The idea of the liquefied salt reactors have been around since the early days of nuclear power, but they’ve never been developed commercially.

Terrestrial, which raised $10 million last month in its first major financing, says it’s aiming to change that, with a design it says will be cost-competitive with fossil fuels.

“We’re not looking to build a reactor in a laboratory,” said Irish. “We’re just taking a reactor design off the shelf, taking it out of national lab, and we’re seeking to commercialize it.”

Burnaby, B.C.,-based General Fusion also says it’s also trying to develop nuclear energy, but it’s not exactly using off-the-shelf technology.

The company, as the name suggests, is trying to build the world’s first commercial fusion reactor, which releases energy by crushing atoms together. Today’s reactors are based on fission, where atoms are instead split apart.

General Fusion has already raised $100 million from investors like Amazon.com founder Jeff Bezos and oilsands producer Cenovus Energy. But that’s a pittance compared with the many billions of dollars governments are spending to try to build a successful fusion plant in France called Iter.

Michael Delage, General Fusion’s vice president of technology and corporate strategy, predicts his company’s practical approach will allow it to succeed with far less money.

The company’s design involves 200 synchronized pistons hitting a plasma-filled metal sphere at once, sending a shock wave of force that concentrates enough energy in the centre of the ball to force the atoms together.

Delage says if anyone is successful with fusion research, it will fundamentally change the world by creating a vast new source of energy.

“It’s a big, big impact, not just in terms of the economic win or the scale of the business, but impacting the energy industry and the world.”

After some ambitious timelines came and went, General Fusion is no longer giving specific targets, saying only that success is years down the road.

Toronto-based Thorium Power Canada Inc. is also cautious about specific timing, but like Terrestrial, it’s at least banking on proven, decades-old technology.

The company wants to develop nuclear reactors powered by solid pellets of thorium rather than uranium in a design Paul Hardy, Thorium’s senior vice-president of business development, says would allow for smaller modular plants that would be cheaper than large-scale nuclear.
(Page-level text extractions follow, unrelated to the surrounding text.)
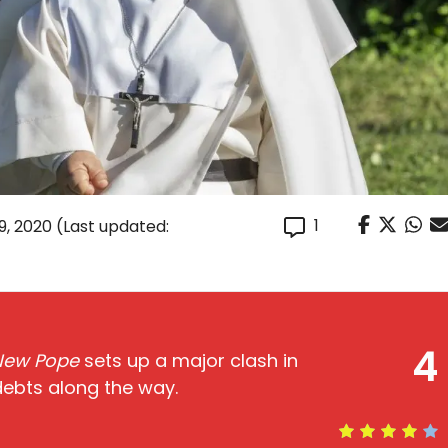
1
9, 2020
(Last updated:
4
New Pope
sets up a major clash in
debts along the way.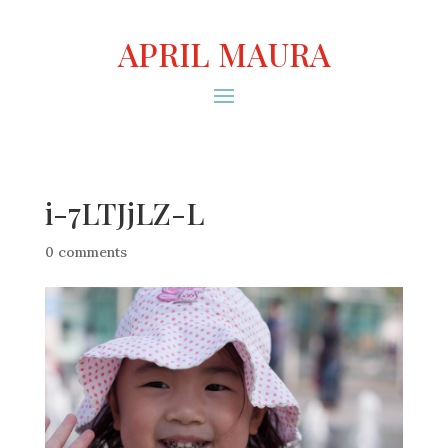
APRIL MAURA
i-7LTJjLZ-L
0 comments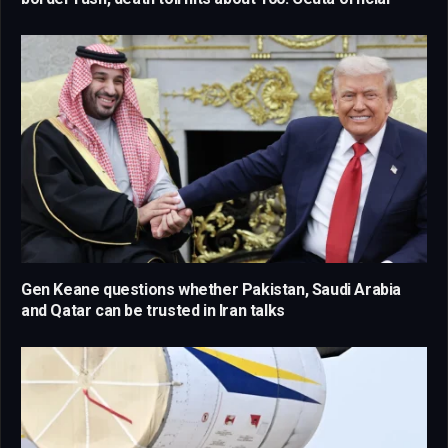
Gen Keane questions whether Pakistan, Saudi Arabia
and Qatar can be trusted in Iran talks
“Our cost base is now a third the cost of conventional uranium reactors, which puts us in the same sort of wheelhouse as natural gas, somewhat clean coal, or oil,” said Hardy.

The company has been in talks to build small-scale reactors in Chile and Indonesia, countries without natural uranium supplies, while Hardy says governments like China, Japan and the U.S. are also investing in the technology.

Queen’s University professor Richard Holt, who holds an industrial research chair in nuclear materials, cautions that implementing any of these nuclear options won’t be easy.

As for salt reactors, Holt says: “Molten salts are nasty things to deal with in some ways, they’re often very corrosive and so on.”

Thorium, meantime, requires prodding to keep the reaction going, which, while making a nuclear meltdown less likely, also adds its own complications, Holt said.

And regarding fusion, the long-promised solution to the world’s energy demands, Holt says it’s been promised for decades but there’s no sign of a breakthrough yet.

“It’s a huge amount of technology involved and it’s a long way in the future,” said Holt.

The Canadian Press

Posted in: Innovation

4 Comments on "Cleaner, safer nuclear power in the race to replace fossil fuels"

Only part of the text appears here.